» **What you need to do**: Exact repetition, pictures omitted: give every record below again.

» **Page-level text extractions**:
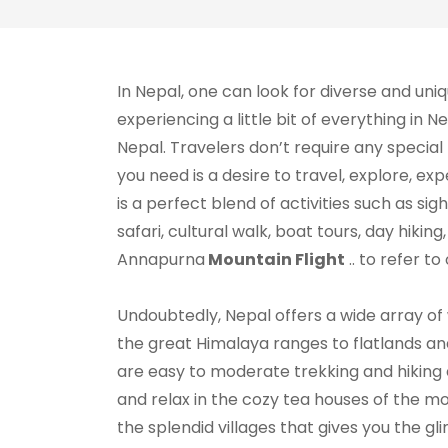
In Nepal, one can look for diverse and uni
experiencing a little bit of everything in 
Nepal. Travelers don’t require any special 
you need is a desire to travel, explore, ex
is a perfect blend of activities such as sigh
safari, cultural walk, boat tours, day hikin
Annapurna
Mountain Flight
.. to refer to
Undoubtedly, Nepal offers a wide array of
the great Himalaya ranges to flatlands and 
are easy to moderate trekking and hiking e
and relax in the cozy tea houses of the mou
the splendid villages that gives you the gli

» **Response to the exercise**:
In Nepal, one can look for diverse and uni
experiencing a little bit of everything in 
Nepal. Travelers don’t require any special 
you need is a desire to travel, explore, ex
is a perfect blend of activities such as sigh
safari, cultural walk, boat tours, day hikin
Annapurna
Mountain Flight
.. to refer to
Undoubtedly, Nepal offers a wide array of
the great Himalaya ranges to flatlands and 
are easy to moderate trekking and hiking e
and relax in the cozy tea houses of the mou
the splendid villages that gives you the gli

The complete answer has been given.